→ **WHAT YOU WILL DO**
Transcribe each entry in full, and leave the images out.
####
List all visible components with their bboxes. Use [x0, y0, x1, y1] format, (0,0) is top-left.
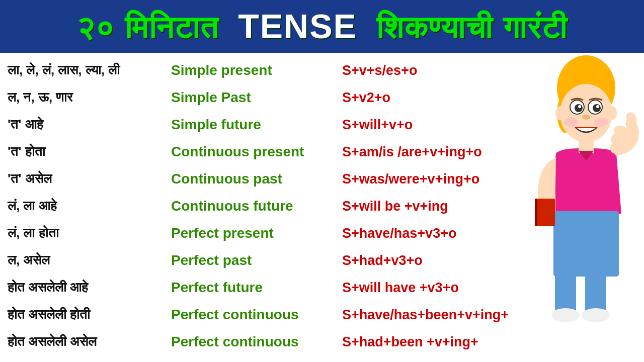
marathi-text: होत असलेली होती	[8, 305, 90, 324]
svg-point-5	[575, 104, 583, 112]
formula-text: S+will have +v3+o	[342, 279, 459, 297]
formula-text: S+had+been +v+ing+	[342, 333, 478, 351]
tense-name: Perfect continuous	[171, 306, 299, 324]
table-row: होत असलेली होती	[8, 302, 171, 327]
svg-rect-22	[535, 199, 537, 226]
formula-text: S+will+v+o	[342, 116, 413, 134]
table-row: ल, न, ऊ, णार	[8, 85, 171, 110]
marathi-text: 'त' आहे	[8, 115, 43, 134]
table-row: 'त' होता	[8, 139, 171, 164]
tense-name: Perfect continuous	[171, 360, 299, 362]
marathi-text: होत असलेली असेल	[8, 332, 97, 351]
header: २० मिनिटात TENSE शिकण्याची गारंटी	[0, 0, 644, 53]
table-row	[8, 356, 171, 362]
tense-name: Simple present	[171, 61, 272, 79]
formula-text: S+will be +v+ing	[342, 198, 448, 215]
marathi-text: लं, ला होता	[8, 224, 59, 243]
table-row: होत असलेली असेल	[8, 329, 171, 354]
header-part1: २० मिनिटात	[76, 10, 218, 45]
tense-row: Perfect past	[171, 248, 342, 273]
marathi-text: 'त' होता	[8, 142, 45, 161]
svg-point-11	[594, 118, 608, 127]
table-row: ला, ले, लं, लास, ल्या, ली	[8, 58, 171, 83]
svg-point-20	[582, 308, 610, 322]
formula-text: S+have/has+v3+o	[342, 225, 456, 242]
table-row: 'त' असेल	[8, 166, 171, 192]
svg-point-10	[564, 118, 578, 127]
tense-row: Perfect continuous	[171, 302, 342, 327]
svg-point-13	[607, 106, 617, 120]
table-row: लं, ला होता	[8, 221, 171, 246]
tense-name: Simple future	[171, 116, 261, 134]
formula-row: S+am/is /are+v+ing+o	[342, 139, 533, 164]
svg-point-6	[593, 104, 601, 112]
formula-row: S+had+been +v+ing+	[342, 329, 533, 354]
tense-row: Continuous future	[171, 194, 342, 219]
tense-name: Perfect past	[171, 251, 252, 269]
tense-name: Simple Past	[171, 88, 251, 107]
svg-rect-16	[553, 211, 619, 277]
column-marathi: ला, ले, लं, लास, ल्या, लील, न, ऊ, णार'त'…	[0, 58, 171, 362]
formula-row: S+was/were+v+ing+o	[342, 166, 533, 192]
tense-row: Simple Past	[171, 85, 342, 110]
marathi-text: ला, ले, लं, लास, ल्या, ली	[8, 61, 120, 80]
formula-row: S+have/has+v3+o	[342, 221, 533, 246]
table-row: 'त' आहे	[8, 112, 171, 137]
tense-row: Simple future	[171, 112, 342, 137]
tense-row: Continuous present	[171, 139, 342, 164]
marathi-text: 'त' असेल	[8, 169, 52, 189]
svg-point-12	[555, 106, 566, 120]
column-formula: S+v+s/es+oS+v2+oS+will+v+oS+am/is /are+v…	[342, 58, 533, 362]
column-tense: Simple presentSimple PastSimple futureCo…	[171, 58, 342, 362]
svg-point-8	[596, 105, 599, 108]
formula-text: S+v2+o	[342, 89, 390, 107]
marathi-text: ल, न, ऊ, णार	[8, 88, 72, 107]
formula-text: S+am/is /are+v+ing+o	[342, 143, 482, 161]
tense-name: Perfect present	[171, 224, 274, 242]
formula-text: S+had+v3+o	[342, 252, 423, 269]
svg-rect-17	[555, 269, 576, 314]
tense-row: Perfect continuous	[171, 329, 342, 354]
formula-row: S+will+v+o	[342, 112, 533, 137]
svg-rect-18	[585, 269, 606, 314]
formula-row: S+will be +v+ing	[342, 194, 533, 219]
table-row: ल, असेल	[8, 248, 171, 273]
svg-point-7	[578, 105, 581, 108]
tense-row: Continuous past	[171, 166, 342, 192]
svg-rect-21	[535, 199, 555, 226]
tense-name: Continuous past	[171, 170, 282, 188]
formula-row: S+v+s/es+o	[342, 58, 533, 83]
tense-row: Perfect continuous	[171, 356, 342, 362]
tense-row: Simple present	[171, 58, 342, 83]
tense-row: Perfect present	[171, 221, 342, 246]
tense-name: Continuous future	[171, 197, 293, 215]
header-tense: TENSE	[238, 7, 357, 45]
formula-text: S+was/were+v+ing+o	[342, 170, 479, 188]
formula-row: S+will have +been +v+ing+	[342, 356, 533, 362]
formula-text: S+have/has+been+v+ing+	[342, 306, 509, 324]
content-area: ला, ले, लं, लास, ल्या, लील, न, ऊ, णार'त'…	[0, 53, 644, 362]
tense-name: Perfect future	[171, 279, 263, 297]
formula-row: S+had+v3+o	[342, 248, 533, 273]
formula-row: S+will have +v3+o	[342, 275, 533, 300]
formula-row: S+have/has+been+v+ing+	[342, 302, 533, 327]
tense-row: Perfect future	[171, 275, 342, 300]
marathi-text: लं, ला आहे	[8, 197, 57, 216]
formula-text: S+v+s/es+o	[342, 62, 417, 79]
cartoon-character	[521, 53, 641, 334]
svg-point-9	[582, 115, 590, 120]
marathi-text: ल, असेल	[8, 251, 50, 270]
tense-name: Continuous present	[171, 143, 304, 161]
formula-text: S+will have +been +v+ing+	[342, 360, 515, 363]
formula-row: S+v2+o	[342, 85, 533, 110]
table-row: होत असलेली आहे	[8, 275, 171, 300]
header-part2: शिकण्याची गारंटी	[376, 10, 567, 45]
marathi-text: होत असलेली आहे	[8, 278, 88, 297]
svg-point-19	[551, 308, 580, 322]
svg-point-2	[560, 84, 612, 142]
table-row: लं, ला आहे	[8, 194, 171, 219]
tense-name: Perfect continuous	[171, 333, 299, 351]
####
→ **ANSWER SPACE**
List all visible components with their bboxes. Use [x0, y0, x1, y1] format, (0,0) is top-left.
marathi-text: होत असलेली होती	[8, 305, 90, 324]
svg-point-5	[575, 104, 583, 112]
formula-text: S+will have +v3+o	[342, 279, 459, 297]
formula-text: S+had+been +v+ing+	[342, 333, 478, 351]
tense-name: Perfect continuous	[171, 306, 299, 324]
table-row: होत असलेली होती	[8, 302, 171, 327]
svg-rect-22	[535, 199, 537, 226]
formula-text: S+will+v+o	[342, 116, 413, 134]
table-row: ल, न, ऊ, णार	[8, 85, 171, 110]
marathi-text: 'त' आहे	[8, 115, 43, 134]
table-row: 'त' होता	[8, 139, 171, 164]
tense-name: Perfect continuous	[171, 360, 299, 362]
marathi-text: होत असलेली असेल	[8, 332, 97, 351]
header: २० मिनिटात TENSE शिकण्याची गारंटी	[0, 0, 644, 53]
table-row	[8, 356, 171, 362]
tense-name: Simple present	[171, 61, 272, 79]
formula-text: S+will be +v+ing	[342, 198, 448, 215]
marathi-text: लं, ला होता	[8, 224, 59, 243]
table-row: होत असलेली असेल	[8, 329, 171, 354]
header-part1: २० मिनिटात	[76, 10, 218, 45]
tense-row: Perfect past	[171, 248, 342, 273]
marathi-text: 'त' होता	[8, 142, 45, 161]
svg-point-11	[594, 118, 608, 127]
table-row: ला, ले, लं, लास, ल्या, ली	[8, 58, 171, 83]
svg-point-20	[582, 308, 610, 322]
formula-text: S+have/has+v3+o	[342, 225, 456, 242]
table-row: 'त' असेल	[8, 166, 171, 192]
svg-point-10	[564, 118, 578, 127]
tense-row: Perfect continuous	[171, 302, 342, 327]
svg-point-13	[607, 106, 617, 120]
table-row: लं, ला होता	[8, 221, 171, 246]
tense-name: Simple future	[171, 116, 261, 134]
formula-row: S+am/is /are+v+ing+o	[342, 139, 533, 164]
svg-point-6	[593, 104, 601, 112]
formula-row: S+had+been +v+ing+	[342, 329, 533, 354]
tense-row: Continuous future	[171, 194, 342, 219]
tense-name: Perfect past	[171, 251, 252, 269]
tense-name: Simple Past	[171, 88, 251, 107]
svg-rect-16	[553, 211, 619, 277]
column-marathi: ला, ले, लं, लास, ल्या, लील, न, ऊ, णार'त'…	[0, 58, 171, 362]
formula-row: S+was/were+v+ing+o	[342, 166, 533, 192]
tense-row: Simple Past	[171, 85, 342, 110]
marathi-text: ला, ले, लं, लास, ल्या, ली	[8, 61, 120, 80]
formula-row: S+have/has+v3+o	[342, 221, 533, 246]
table-row: 'त' आहे	[8, 112, 171, 137]
tense-row: Simple future	[171, 112, 342, 137]
tense-row: Continuous present	[171, 139, 342, 164]
marathi-text: 'त' असेल	[8, 169, 52, 189]
svg-point-12	[555, 106, 566, 120]
column-formula: S+v+s/es+oS+v2+oS+will+v+oS+am/is /are+v…	[342, 58, 533, 362]
column-tense: Simple presentSimple PastSimple futureCo…	[171, 58, 342, 362]
svg-point-8	[596, 105, 599, 108]
formula-text: S+v2+o	[342, 89, 390, 107]
marathi-text: ल, न, ऊ, णार	[8, 88, 72, 107]
formula-text: S+am/is /are+v+ing+o	[342, 143, 482, 161]
tense-name: Perfect present	[171, 224, 274, 242]
formula-text: S+had+v3+o	[342, 252, 423, 269]
svg-rect-17	[555, 269, 576, 314]
tense-row: Perfect continuous	[171, 329, 342, 354]
formula-row: S+will+v+o	[342, 112, 533, 137]
svg-rect-18	[585, 269, 606, 314]
formula-row: S+will be +v+ing	[342, 194, 533, 219]
table-row: ल, असेल	[8, 248, 171, 273]
svg-point-7	[578, 105, 581, 108]
tense-row: Continuous past	[171, 166, 342, 192]
svg-rect-21	[535, 199, 555, 226]
tense-name: Continuous past	[171, 170, 282, 188]
formula-row: S+v+s/es+o	[342, 58, 533, 83]
tense-row: Perfect continuous	[171, 356, 342, 362]
tense-row: Simple present	[171, 58, 342, 83]
tense-row: Perfect present	[171, 221, 342, 246]
tense-name: Continuous future	[171, 197, 293, 215]
header-tense: TENSE	[238, 7, 357, 45]
formula-text: S+was/were+v+ing+o	[342, 170, 479, 188]
formula-row: S+will have +been +v+ing+	[342, 356, 533, 362]
formula-text: S+have/has+been+v+ing+	[342, 306, 509, 324]
content-area: ला, ले, लं, लास, ल्या, लील, न, ऊ, णार'त'…	[0, 53, 644, 362]
tense-name: Perfect future	[171, 279, 263, 297]
formula-row: S+had+v3+o	[342, 248, 533, 273]
formula-row: S+will have +v3+o	[342, 275, 533, 300]
formula-row: S+have/has+been+v+ing+	[342, 302, 533, 327]
tense-row: Perfect future	[171, 275, 342, 300]
marathi-text: लं, ला आहे	[8, 197, 57, 216]
formula-text: S+v+s/es+o	[342, 62, 417, 79]
cartoon-character	[521, 53, 641, 334]
svg-point-9	[582, 115, 590, 120]
marathi-text: ल, असेल	[8, 251, 50, 270]
tense-name: Continuous present	[171, 143, 304, 161]
formula-text: S+will have +been +v+ing+	[342, 360, 515, 363]
formula-row: S+v2+o	[342, 85, 533, 110]
table-row: होत असलेली आहे	[8, 275, 171, 300]
header-part2: शिकण्याची गारंटी	[376, 10, 567, 45]
marathi-text: होत असलेली आहे	[8, 278, 88, 297]
svg-point-19	[551, 308, 580, 322]
svg-point-2	[560, 84, 612, 142]
table-row: लं, ला आहे	[8, 194, 171, 219]
tense-name: Perfect continuous	[171, 333, 299, 351]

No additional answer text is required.